Phillip broke his gun, blew through the barrel and stepped back to the hut, looking quite as sober as though he had missed every bird. “He’s coming on,” thought John. “The ability to disguise your satisfaction at a deed well done seems to be one of the first lessons we teach at college nowadays.” He nodded to Phillip and the latter joined him.

“Hello,” he said. “Have they discharged you from the board of coaches?”

“No,” replied John; “but I got through early and thought I’d come over and see you shoot. They tell me you’re quite a dab at it.”

“Oh, well, I manage to hit them now and then. Of course, the captain there is our star. We’re about through. If you’ll wait I’ll walk back with you.”

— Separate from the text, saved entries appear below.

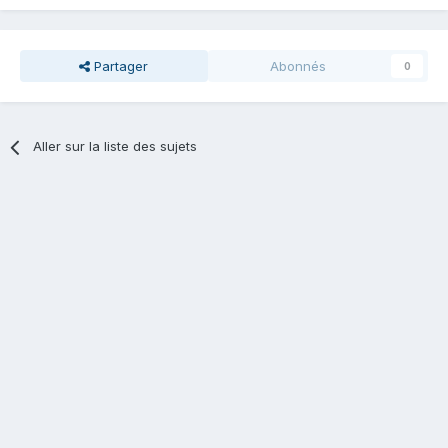
Partager
Abonnés
0
Aller sur la liste des sujets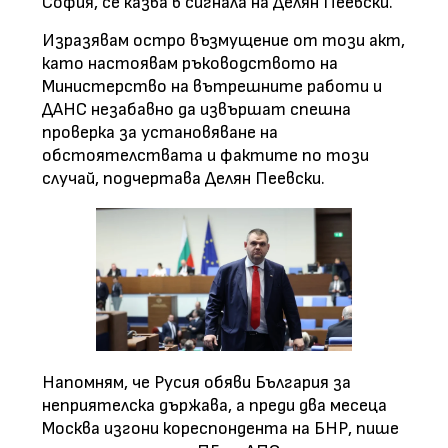
София, се казва в сигнала на Делян Пеевски.
Изразявам остро възмущение от този акт,
като настоявам ръководството на
Министерство на вътрешните работи и
ДАНС незабавно да извършат спешна
проверка за установяване на
обстоятелствата и фактите по този
случай, подчертава Делян Пеевски.
Напомням, че Русия обяви България за
неприятелска държава, а преди два месеца
Москва изгони кореспондента на БНР, пише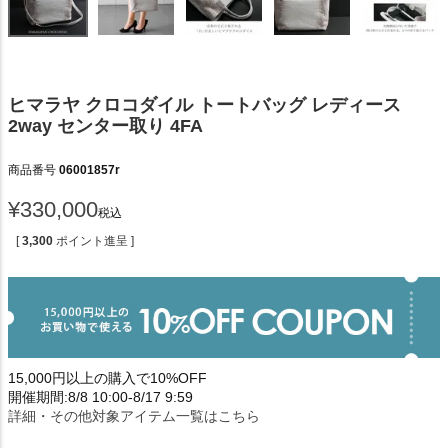
ヒマラヤ クロコダイル トートバッグ レディース
2way センター取り 4FA
商品番号
06001857r
¥
330,000
税込
[
3,300
ポイント進呈 ]
15,000円以上の購入で10%OFF
開催期間:8/8 10:00-8/17 9:59
詳細・その他対象アイテム一覧はこちら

John waited and they tramped back to the square in the teeth of the November gale, loitering a minute or two on the porch of the Weld Club house to watch one of the crews disembark—eight glowing, water-drenched young giants and a shrill-voiced, imperative wisp of a coxswain. Phillip accompanied John to his room and they had a restful smoke in the gathering darkness, their feet well up and their heads well back, with the subdued clanging of the cars on the avenue and the rattling of the casements under the assaults of the wind for an accompaniment to their lazy conversation.

“Larry Baker told me you were round to see him the other night,” said John.

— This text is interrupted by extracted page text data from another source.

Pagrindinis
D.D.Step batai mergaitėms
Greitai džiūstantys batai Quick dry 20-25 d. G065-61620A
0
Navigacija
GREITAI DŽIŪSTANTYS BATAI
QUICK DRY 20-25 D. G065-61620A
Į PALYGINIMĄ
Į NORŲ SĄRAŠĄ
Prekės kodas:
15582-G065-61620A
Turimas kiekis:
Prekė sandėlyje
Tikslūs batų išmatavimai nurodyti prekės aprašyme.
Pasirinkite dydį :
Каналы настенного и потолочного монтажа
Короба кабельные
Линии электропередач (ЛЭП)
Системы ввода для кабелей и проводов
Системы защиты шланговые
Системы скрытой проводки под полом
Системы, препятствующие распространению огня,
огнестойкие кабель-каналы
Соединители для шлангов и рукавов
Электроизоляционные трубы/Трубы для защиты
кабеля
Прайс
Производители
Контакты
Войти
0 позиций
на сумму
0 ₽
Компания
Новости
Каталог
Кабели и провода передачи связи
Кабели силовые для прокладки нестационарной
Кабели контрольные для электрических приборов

“Yes; I really didn’t want to go. I thought maybe he’d think I was cheeky. But he didn’t seem to mind; in fact, he was right nice to me.”

“Why should he mind? This thing of each class huddling to itself like a lot of chickens in a rainstorm is all poppycock, Phil. We’re all in the same boat; we’re all Harvard men. What earthly difference does it make whether a chap is a first year man or a fourth? Why shouldn’t I take my friends from the freshmen or sophomores if I can find them there? If there were more coalescence between the upper classes and the lower it would be a darned sight better, I think.”

“I reckon it would be better for the lower men,” laughed Phillip, “but it might be a bit of a bore to the upper. We freshies are a kiddish lot, you know—that is, most of us. Some aren’t. There’s Guy Bassett. He seems more like a fellow of twenty-five or six than a freshman, he’s so kind of serious and—and smart.”